CVE-2025-59089
MediumCVSS 5.9Exploitation Probability (EPSS)
Low risk36th percentile - higher than 36% of all known CVEs
Summary
A vulnerability in kdcproxy allows an attacker to perform a DoS attack by sending unbounded data in a KDC response, causing excessive memory and CPU usage. The lack of TCP response length validation and inefficient buffer management can overwhelm the server even with a single request.
Risk Assessment
An attacker can exploit this vulnerability to exhaust server resources (memory and CPU), preventing legitimate client requests from being processed. Multiple concurrent requests can cause accept queue overflow, completely blocking service access.
Recommendation
Immediately update kdcproxy to a version that implements TCP response length limits and optimizes buffer management. Until the update is applied, restrict trusted KDC servers and implement network traffic filtering.
Original NVD description (English source)
If an attacker causes kdcproxy to connect to an attacker-controlled KDC server (e.g. through server-side request forgery), they can exploit the fact that kdcproxy does not enforce bounds on TCP response length to conduct a denial-of-service attack.

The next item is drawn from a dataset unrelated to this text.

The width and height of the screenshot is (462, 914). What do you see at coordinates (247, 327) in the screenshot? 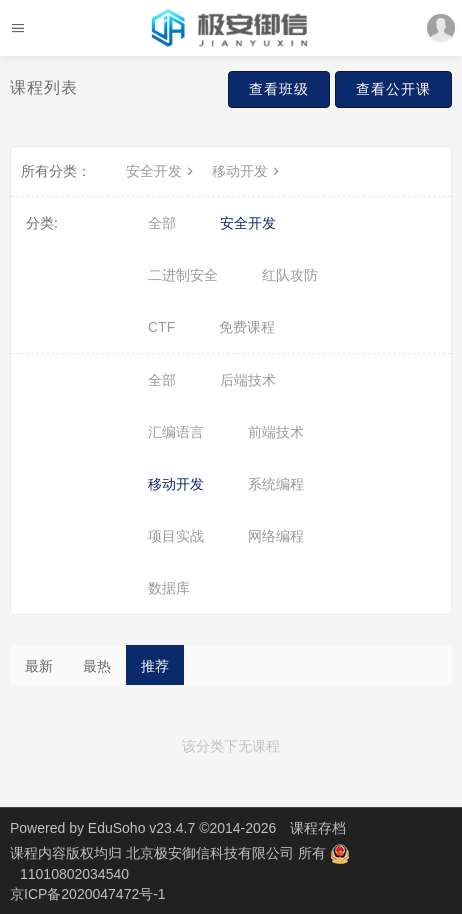
I see `免费课程` at bounding box center [247, 327].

While receiving the KDC's response, kdcproxy copies the entire buffered stream into a new buffer on each recv() call, even when the transfer is incomplete, causing excessive memory allocation and CPU usage. Additionally, kdcproxy accepts incoming response chunks as long as the received data length is not exactly equal to the length indicated in the response header, even when individual chunks or the total buffer exceed the maximum length of a Kerberos message. This allows an attacker to send unbounded data until the connection timeout is reached (approximately 12 seconds), exhausting server memory or CPU resources. Multiple concurrent requests can cause accept queue overflow, denying service to legitimate clients.